Our fate is already sealed – now stand by for the nuclear option
By Ivan Yates
Thursday, November 04, 2010

THIS week’s visit by Olli Rehn from Brussels sets the domestic mood music for the Government’s draconian budget.
Financial discipline and consequent austerity is being demanded from Brussels. We’re not getting the full story. The fiscal difficulties of Ireland that have led to our dependence on the European Central Bank (ECB) have consistently been understated. It’s not in our Government’s or ECB’s interest formally to announce Ireland is beholden to the EU Stabilisation Fund. It is obvious that the bond markets are not going to fund us at sustainable rates.

The Central Bank and ECB are ultra-secretive about the extent to which they have underwritten the finances of the state and our financial institutions. €40bn of NAMA bonds were transparent. The recapitalisation and deposit base of AIB and Bank of Ireland is less clear. Reports suggest ECB involvement of up to €260bn. The National Treasury Management Agency (NTMA) is due to re-enter the bond market early next year, with Government cashflow requirements of at least €20bn. Perhaps a quarter of this needs to be raised in the spring. An abortive bond launch places us in the same dilemma as the Greeks last April. Mutual denial exists between Dublin and Brussels about the inevitability of our fate.

The politics of the situation is taking precedence over the ultimate truth. Fianna Fáil is determined at all costs to avoid an indelible stain on their political CV that an IMF/EU bailout happened on their watch. They would prefer a general election, change of government and consequent external intervention. Hairshirt savagery of expenditure cutbacks and extra taxation is preferable to final acknowledgement of failure to run our own affairs. The party, founded on an ethos of independent sovereign republicanism, abhors the humiliation of relinquishing budgetary power outside the state. This delusion is matched in Europe.

We joined the euro in January 1999. Rules for the eurozone were laid out in European Monetary Union (EMU). The cornerstone of the currency was the stability and growth pact. While the 16 member states have a single currency, unlike the US dollar zone, we do not have an integrated federal government, Federal Reserve and unified annual budgets.

This political project presumed convergence of economic policy, not previously tested. In 2000/2001 the EU Commission merely chided Charlie McCreevy about risks of our property and credit bubbles. He told them bluntly to mind their own business. When France breached the budgetary rules in 2005, President Chirac evaded sanction.

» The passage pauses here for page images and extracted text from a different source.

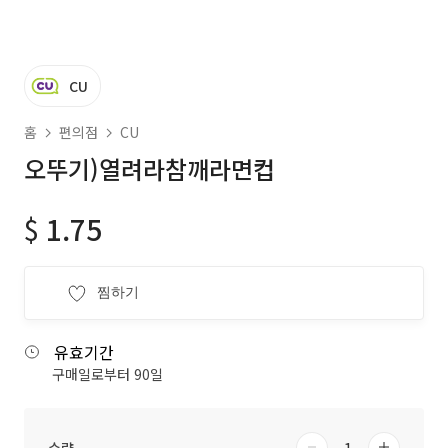
CU
홈
편의점
CU
오뚜기)열려라참깨라면컵
$
1.75
찜하기
유효기간
구매일로부터 90일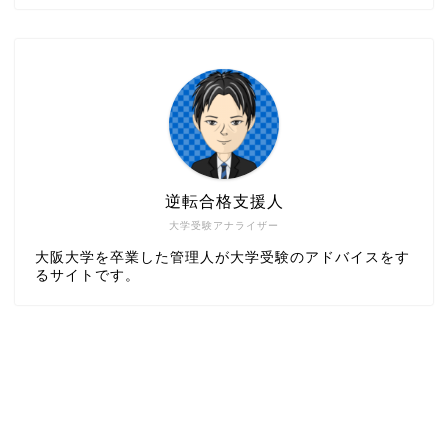
逆転合格支援人
大学受験アナライザー
大阪大学を卒業した管理人が大学受験のアドバイスをす
るサイトです。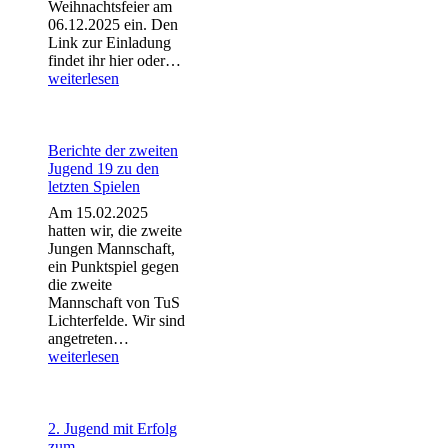
Weihnachtsfeier am
06.12.2025 ein. Den
Link zur Einladung
Weihnachtsfeier
findet ihr hier oder…
2025
weiterlesen
Berichte der zweiten
Jugend 19 zu den
letzten Spielen
Am 15.02.2025
hatten wir, die zweite
Jungen Mannschaft,
ein Punktspiel gegen
die zweite
Mannschaft von TuS
Lichterfelde. Wir sind
Berichte
angetreten…
der
weiterlesen
zweiten
Jugend
19
zu
2. Jugend mit Erfolg
den
zum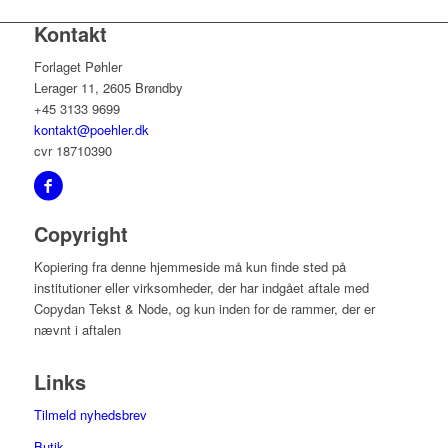
Kontakt
Forlaget Pøhler
Lerager 11, 2605 Brøndby
+45 3133 9699
kontakt@poehler.dk
cvr 18710390
Copyright
Kopiering fra denne hjemmeside må kun finde sted på
institutioner eller virksomheder, der har indgået aftale med
Copydan Tekst & Node, og kun inden for de rammer, der er
nævnt i aftalen
Links
Tilmeld nyhedsbrev
Butik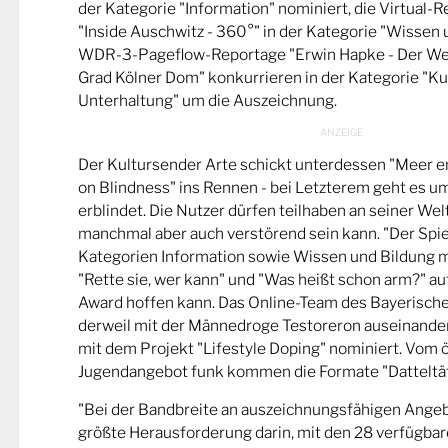
der Kategorie "Information" nominiert, die Virtual-
"Inside Auschwitz - 360°" in der Kategorie "Wissen 
WDR-3-Pageflow-Reportage "Erwin Hapke - Der Wel
Grad Kölner Dom" konkurrieren in der Kategorie "Ku
Unterhaltung" um die Auszeichnung.
Der Kultursender Arte schickt unterdessen "Meer 
on Blindness" ins Rennen - bei Letzterem geht es u
erblindet. Die Nutzer dürfen teilhaben an seiner Wel
manchmal aber auch verstörend sein kann. "Der Spie
Kategorien Information sowie Wissen und Bildung m
"Rette sie, wer kann" und "Was heißt schon arm?" a
Award hoffen kann. Das Online-Team des Bayerische
derweil mit der Männedroge Testoreron auseinande
mit dem Projekt "Lifestyle Doping" nominiert. Vom ö
Jugendangebot funk kommen die Formate "Datteltät
"Bei der Bandbreite an auszeichnungsfähigen Ange
größte Herausforderung darin, mit den 28 verfügbare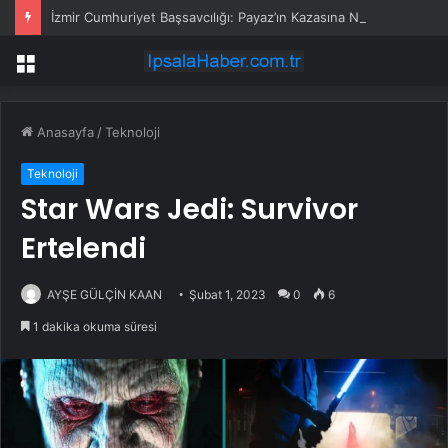
İzmir Cumhuriyet Başsavcılığı: Payaz’ın Kazasına Neden Olan Parça Vinç Ayağı
Menü
Anasayfa
/
Teknoloji
Teknoloji
Star Wars Jedi: Survivor
Ertelendi
AYŞE GÜLÇİN KAAN
Şubat 1, 2023
0
6
1 dakika okuma süresi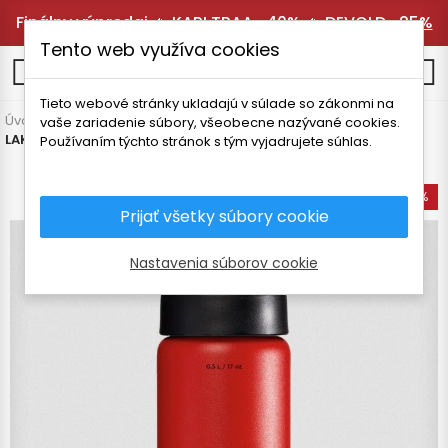
Finálny výpredaj 🔥
KARI TRAA -40%
🔥
DEVOLD -25%
Tento web využíva cookies
0
Tieto webové stránky ukladajú v súlade so zákonmi na
Úvodná stránka
Vybavenie
Termosky a fľaše
Termosky
vaše zariadenie súbory, všeobecne nazývané cookies.
LAKEN CLASSIC THERMO NEREZOVÁ FĽAŠA 500 ml
Používaním týchto stránok s tým vyjadrujete súhlas.
-35%
Prijať všetky súbory cookie
Nastavenia súborov cookie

The elephant in the room? One size has not, does not and will not fit all of the

eurozone’s economies. The hard currency stance of the German Bundestag, with a zero inflation outlook, runs counter to economic history of other states. Over four decades, Ireland, Britain, Spain, Portugal, Greece and Italy have had to devalue their currencies to restore competitiveness.

Adjustments facilitated economic recovery and growth. Meanwhile, the Deutschmark incrementally increased in value. These divergent strategies are at the heart of the euro’s problems.

EMU rules state unambiguously in article 125 of the treaty “no bailout” was permissible for a member state. There is no procedure to kick a country out of the euro. Contradictions in the economic governance within the euro finally came to a head at last week’s summit of EU leaders. Angela Merkel demanded Lisbon Treaty changes and the removal of voting rights from recalcitrant states. The immediate dilemma is the legal basis for the EU bailout fund. An interim solution for Greece was to provide €60bn under article 122, which provides for natural disasters such as a tsunami – hardly appropriate.

There is a common interest in putting the EU stabilisation fund on a firm footing as a permanent rescue mechanism.

Eurosceptics, especially Anglo-Saxons, have stated that the single euro currency is unsustainable. They have been derided as cynics with a political agenda in support of an independent sterling. These divisions within the EU are mirrored by another current debate on economic discipline.

A majority of MEPs want to increase the EU budget of 2011 by 5.9%. British prime minister David Cameron and 12 other leaders seek to limit this to 2.9%.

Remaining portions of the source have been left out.